| By Daniel Kresh

Most anyone who has ever played a tennis match has some appreciation for how mentally challenging this sport can be in addition to the physical aspect of the game. One mistake, at an inopportune time, can turn a match around 180-degrees. If maintaining focus is difficult (hint: it is!), then regaining it after a lull is even tougher. Just like any other part of your game, focus can be practiced and understanding that a switch in tactics can allow you to hang on and can keep you competitive in matches that might be slipping away. The bad news is there’s no one surefire way to get out of a slump, but the fantastic news is the best way to get better at reversing poor play is by experimenting and finding what works for you.

When things are not going your way in a match, it is important to keep your head up, literally and figuratively. Poor body language will only exacerbate problems and give more confidence to your opponents. Ironically the first place to “look” when things go south is your feet, tennis shots are complicated, but they are hit from the ground up and sometimes subtle errors in footwork go unnoticed and players wonder why their consistency is all of a sudden eluding them. I like to suggest using mantras or phrases to repeat in your head. Some options that have worked for me include: On your toes, eyes on the ball, happy feet, quick steps, always be closing, move forward, stand your ground, one more shot). Not only can they remind you of the simple things, but they can help you switch gears mentally, repeating a short phrase over and over in your mind can help reduce the over thinking we all get plagued on court.

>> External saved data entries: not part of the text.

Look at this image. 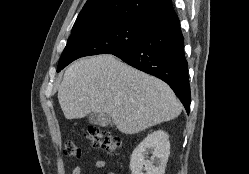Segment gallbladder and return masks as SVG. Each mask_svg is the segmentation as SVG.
Listing matches in <instances>:
<instances>
[{
	"label": "gallbladder",
	"mask_w": 249,
	"mask_h": 174,
	"mask_svg": "<svg viewBox=\"0 0 249 174\" xmlns=\"http://www.w3.org/2000/svg\"><path fill=\"white\" fill-rule=\"evenodd\" d=\"M89 122L91 124L99 125V126H108L113 125L111 118L107 114L103 113H91L89 115Z\"/></svg>",
	"instance_id": "1"
}]
</instances>
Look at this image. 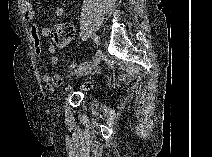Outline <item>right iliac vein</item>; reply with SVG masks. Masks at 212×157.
<instances>
[{
	"instance_id": "right-iliac-vein-1",
	"label": "right iliac vein",
	"mask_w": 212,
	"mask_h": 157,
	"mask_svg": "<svg viewBox=\"0 0 212 157\" xmlns=\"http://www.w3.org/2000/svg\"><path fill=\"white\" fill-rule=\"evenodd\" d=\"M99 41H100V39H99ZM100 58H101V52L98 49L96 54H95L93 61L86 68L79 71L77 77L86 76L89 73H91L97 67V65L99 64Z\"/></svg>"
}]
</instances>
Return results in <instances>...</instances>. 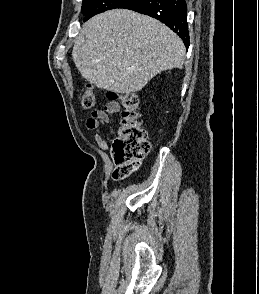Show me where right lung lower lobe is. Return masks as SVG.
Masks as SVG:
<instances>
[{
    "label": "right lung lower lobe",
    "instance_id": "1",
    "mask_svg": "<svg viewBox=\"0 0 259 294\" xmlns=\"http://www.w3.org/2000/svg\"><path fill=\"white\" fill-rule=\"evenodd\" d=\"M156 18L172 29L189 47L185 0H130L120 6Z\"/></svg>",
    "mask_w": 259,
    "mask_h": 294
}]
</instances>
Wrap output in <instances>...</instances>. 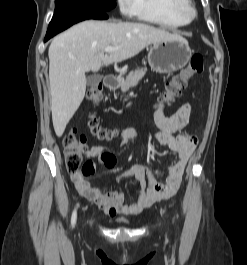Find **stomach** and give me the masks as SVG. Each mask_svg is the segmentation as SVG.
I'll return each mask as SVG.
<instances>
[{"instance_id":"1","label":"stomach","mask_w":247,"mask_h":265,"mask_svg":"<svg viewBox=\"0 0 247 265\" xmlns=\"http://www.w3.org/2000/svg\"><path fill=\"white\" fill-rule=\"evenodd\" d=\"M191 49L184 39H171L153 44L148 54L151 69L159 73H173L186 66Z\"/></svg>"}]
</instances>
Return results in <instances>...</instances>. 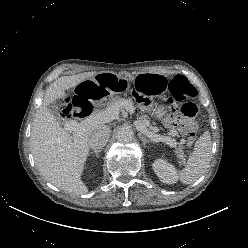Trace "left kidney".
<instances>
[{
  "mask_svg": "<svg viewBox=\"0 0 248 248\" xmlns=\"http://www.w3.org/2000/svg\"><path fill=\"white\" fill-rule=\"evenodd\" d=\"M153 170L163 183L174 184L178 180L177 172L173 165L163 159H158L153 163Z\"/></svg>",
  "mask_w": 248,
  "mask_h": 248,
  "instance_id": "left-kidney-1",
  "label": "left kidney"
}]
</instances>
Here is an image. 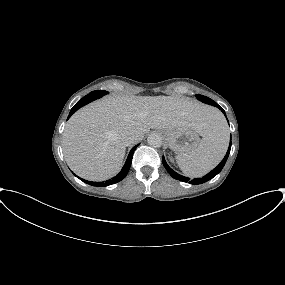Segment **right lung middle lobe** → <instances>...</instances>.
Listing matches in <instances>:
<instances>
[{
    "mask_svg": "<svg viewBox=\"0 0 285 285\" xmlns=\"http://www.w3.org/2000/svg\"><path fill=\"white\" fill-rule=\"evenodd\" d=\"M108 94L107 91H104V90H97V91H93L91 93H89L88 95H86L85 97H91V96H99L102 97L104 95Z\"/></svg>",
    "mask_w": 285,
    "mask_h": 285,
    "instance_id": "obj_1",
    "label": "right lung middle lobe"
}]
</instances>
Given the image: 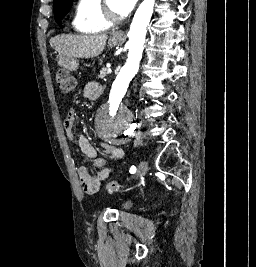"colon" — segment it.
<instances>
[{
	"instance_id": "5ec220e1",
	"label": "colon",
	"mask_w": 256,
	"mask_h": 267,
	"mask_svg": "<svg viewBox=\"0 0 256 267\" xmlns=\"http://www.w3.org/2000/svg\"><path fill=\"white\" fill-rule=\"evenodd\" d=\"M56 81L59 88L62 91H71L76 86V79L71 73H66V71L56 72ZM123 186L118 181H112L105 185V192L112 193L122 190Z\"/></svg>"
}]
</instances>
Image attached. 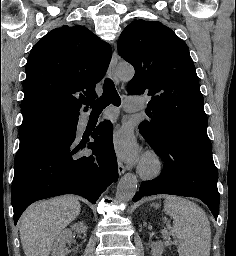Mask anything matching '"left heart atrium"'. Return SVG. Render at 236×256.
<instances>
[{"mask_svg": "<svg viewBox=\"0 0 236 256\" xmlns=\"http://www.w3.org/2000/svg\"><path fill=\"white\" fill-rule=\"evenodd\" d=\"M112 146L122 160L134 161L139 157V145L129 128H121L113 135Z\"/></svg>", "mask_w": 236, "mask_h": 256, "instance_id": "left-heart-atrium-1", "label": "left heart atrium"}]
</instances>
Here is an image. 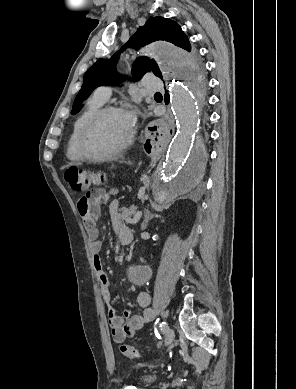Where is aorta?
I'll return each instance as SVG.
<instances>
[{
  "mask_svg": "<svg viewBox=\"0 0 296 389\" xmlns=\"http://www.w3.org/2000/svg\"><path fill=\"white\" fill-rule=\"evenodd\" d=\"M155 49L160 56L146 53L151 63H157L161 75L169 80L171 109L177 132L170 145L152 189L155 203L163 204L187 189H199L202 167H206L208 145L198 134L201 111L206 97L204 67H191V56L170 43L158 42ZM126 59H134V52H126ZM150 275L145 266L132 267L129 277L135 284L144 283Z\"/></svg>",
  "mask_w": 296,
  "mask_h": 389,
  "instance_id": "762f6f07",
  "label": "aorta"
}]
</instances>
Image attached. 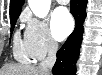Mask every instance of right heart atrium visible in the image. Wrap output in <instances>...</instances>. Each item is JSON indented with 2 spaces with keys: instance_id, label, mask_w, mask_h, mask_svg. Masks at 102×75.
Here are the masks:
<instances>
[{
  "instance_id": "right-heart-atrium-1",
  "label": "right heart atrium",
  "mask_w": 102,
  "mask_h": 75,
  "mask_svg": "<svg viewBox=\"0 0 102 75\" xmlns=\"http://www.w3.org/2000/svg\"><path fill=\"white\" fill-rule=\"evenodd\" d=\"M25 23L24 38L27 49L34 60L44 59L56 50L57 44L52 39L47 23L30 15L23 17Z\"/></svg>"
}]
</instances>
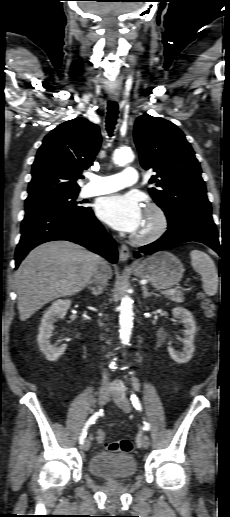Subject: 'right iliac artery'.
I'll use <instances>...</instances> for the list:
<instances>
[{
  "mask_svg": "<svg viewBox=\"0 0 230 517\" xmlns=\"http://www.w3.org/2000/svg\"><path fill=\"white\" fill-rule=\"evenodd\" d=\"M103 410L101 409L100 411L96 412L94 415H92L88 421L85 423V426L82 430V433L80 435V438H79V442L80 444H83L84 443V440H85V437H86V434H87V429L88 427L91 425V424H94L95 421L98 419V417L102 414Z\"/></svg>",
  "mask_w": 230,
  "mask_h": 517,
  "instance_id": "obj_1",
  "label": "right iliac artery"
}]
</instances>
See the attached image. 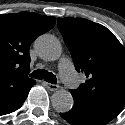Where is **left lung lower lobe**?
<instances>
[{"instance_id":"obj_1","label":"left lung lower lobe","mask_w":125,"mask_h":125,"mask_svg":"<svg viewBox=\"0 0 125 125\" xmlns=\"http://www.w3.org/2000/svg\"><path fill=\"white\" fill-rule=\"evenodd\" d=\"M74 106L61 117L72 125H106L124 108L125 104L113 100L83 101L72 95Z\"/></svg>"}]
</instances>
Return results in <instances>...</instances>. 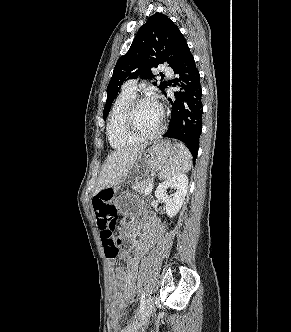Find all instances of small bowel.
<instances>
[{
  "instance_id": "c3829d8e",
  "label": "small bowel",
  "mask_w": 291,
  "mask_h": 332,
  "mask_svg": "<svg viewBox=\"0 0 291 332\" xmlns=\"http://www.w3.org/2000/svg\"><path fill=\"white\" fill-rule=\"evenodd\" d=\"M102 191L112 192L110 188H105ZM160 234V226L153 220L147 221L144 225L127 224L123 221L118 243L121 245L120 257L128 258V262L125 268H118L116 271L111 293V299L115 308H126L133 298L140 260L158 240ZM136 236L139 237L138 241L135 238ZM131 245H135L132 256H130L129 252V246Z\"/></svg>"
}]
</instances>
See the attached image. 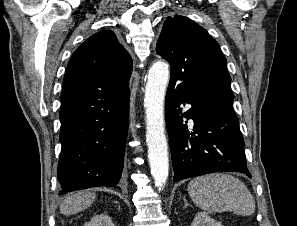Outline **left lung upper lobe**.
<instances>
[{"mask_svg":"<svg viewBox=\"0 0 297 226\" xmlns=\"http://www.w3.org/2000/svg\"><path fill=\"white\" fill-rule=\"evenodd\" d=\"M156 52L169 62L171 80L191 91L233 97L219 44L189 18L175 15L165 21Z\"/></svg>","mask_w":297,"mask_h":226,"instance_id":"1","label":"left lung upper lobe"}]
</instances>
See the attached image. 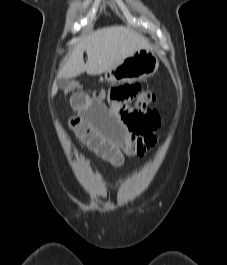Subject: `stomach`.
<instances>
[{"label": "stomach", "instance_id": "1", "mask_svg": "<svg viewBox=\"0 0 227 265\" xmlns=\"http://www.w3.org/2000/svg\"><path fill=\"white\" fill-rule=\"evenodd\" d=\"M159 61L150 48L138 49L126 57L116 67L105 72L104 79L112 83L138 81L153 76Z\"/></svg>", "mask_w": 227, "mask_h": 265}]
</instances>
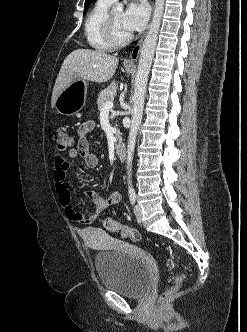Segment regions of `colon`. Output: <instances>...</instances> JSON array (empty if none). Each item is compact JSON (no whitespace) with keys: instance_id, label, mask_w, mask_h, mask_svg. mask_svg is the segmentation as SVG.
Segmentation results:
<instances>
[{"instance_id":"obj_1","label":"colon","mask_w":247,"mask_h":332,"mask_svg":"<svg viewBox=\"0 0 247 332\" xmlns=\"http://www.w3.org/2000/svg\"><path fill=\"white\" fill-rule=\"evenodd\" d=\"M53 141L58 151H65L73 145L72 136L68 132L67 128L63 126H58L53 130ZM103 226L106 230L110 232L119 233L121 234V236L131 241H138L140 239V233L138 230H136L135 228H131L129 226L122 225L113 219L110 218L105 219L103 222ZM183 279H184L183 274L174 277L173 287L166 290L162 294L161 300L166 301L167 299H169L179 288Z\"/></svg>"}]
</instances>
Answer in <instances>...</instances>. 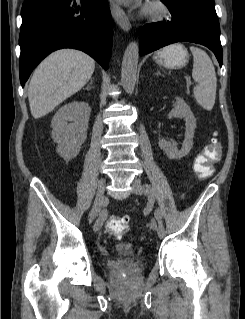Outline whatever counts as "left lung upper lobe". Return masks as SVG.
Instances as JSON below:
<instances>
[{
    "mask_svg": "<svg viewBox=\"0 0 245 319\" xmlns=\"http://www.w3.org/2000/svg\"><path fill=\"white\" fill-rule=\"evenodd\" d=\"M170 4H191L197 6L199 8L205 9L212 13H216L215 11V2L214 0H165Z\"/></svg>",
    "mask_w": 245,
    "mask_h": 319,
    "instance_id": "left-lung-upper-lobe-1",
    "label": "left lung upper lobe"
}]
</instances>
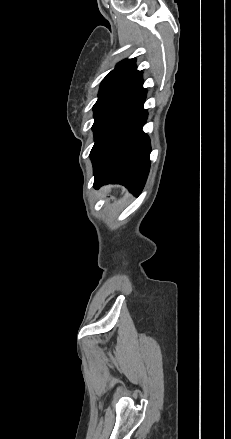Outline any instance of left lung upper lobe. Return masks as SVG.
Returning <instances> with one entry per match:
<instances>
[{
	"label": "left lung upper lobe",
	"instance_id": "5c2ea615",
	"mask_svg": "<svg viewBox=\"0 0 231 439\" xmlns=\"http://www.w3.org/2000/svg\"><path fill=\"white\" fill-rule=\"evenodd\" d=\"M135 62V59L119 62L103 79L93 106V126L143 82L142 72L137 70Z\"/></svg>",
	"mask_w": 231,
	"mask_h": 439
}]
</instances>
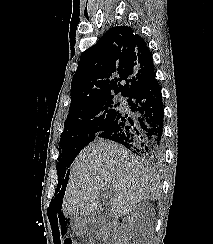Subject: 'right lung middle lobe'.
<instances>
[{"instance_id": "obj_1", "label": "right lung middle lobe", "mask_w": 213, "mask_h": 244, "mask_svg": "<svg viewBox=\"0 0 213 244\" xmlns=\"http://www.w3.org/2000/svg\"><path fill=\"white\" fill-rule=\"evenodd\" d=\"M119 105L114 96L109 95L69 109L60 139V156L56 167L58 186H61L66 168L71 165L78 153L113 124L120 114Z\"/></svg>"}]
</instances>
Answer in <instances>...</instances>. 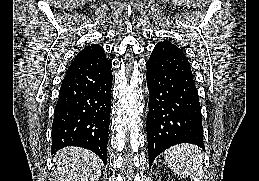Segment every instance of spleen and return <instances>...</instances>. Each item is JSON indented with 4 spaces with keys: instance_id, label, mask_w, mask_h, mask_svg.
Wrapping results in <instances>:
<instances>
[{
    "instance_id": "3e777b00",
    "label": "spleen",
    "mask_w": 259,
    "mask_h": 181,
    "mask_svg": "<svg viewBox=\"0 0 259 181\" xmlns=\"http://www.w3.org/2000/svg\"><path fill=\"white\" fill-rule=\"evenodd\" d=\"M164 158L170 169L181 178L202 181L204 175L203 154L200 148L192 144L175 145L164 152Z\"/></svg>"
}]
</instances>
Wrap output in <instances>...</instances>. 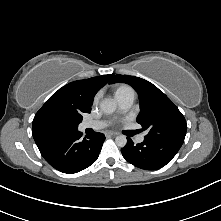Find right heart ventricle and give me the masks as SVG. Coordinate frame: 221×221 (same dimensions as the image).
Listing matches in <instances>:
<instances>
[{
	"mask_svg": "<svg viewBox=\"0 0 221 221\" xmlns=\"http://www.w3.org/2000/svg\"><path fill=\"white\" fill-rule=\"evenodd\" d=\"M128 94H134V91L130 86L126 84H120L116 86L114 89V95L116 98H119Z\"/></svg>",
	"mask_w": 221,
	"mask_h": 221,
	"instance_id": "right-heart-ventricle-1",
	"label": "right heart ventricle"
}]
</instances>
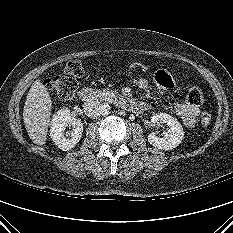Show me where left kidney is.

There’s a famous quote by Albert Einstein on insanity, defining it as “Doing the same thing over and over again and expecting different results.” This applies to tennis. If your out wide serve in the deuce court isn’t as effective as usual, maybe you should hit more serves into the body or down the T. Another option is to take pace of your first serve and improve your percentage. Many times, the first response a player might have when a shot is off is to keep going for it. That strategy is good for practice, but mid-match you may just have to go with Plan B.

I am hard-pressed to think of examples where stubbornly staying the course has turned matches around for players … it’s just not likely to happen. Having a second game plan can be imperative, altering your pace or style can make it very difficult for your opponent(s) to maintain the momentum your less than stellar play has allowed them to build up. Sometimes, a change can be as simple as a change of clothing, a fresh shirt, hat or sweatband could actually be enough to regain focus. In new clothes, it may be easier to execute a new game plan, again everyone’s different, but some players can benefit greatly from something this simple, so why not try it?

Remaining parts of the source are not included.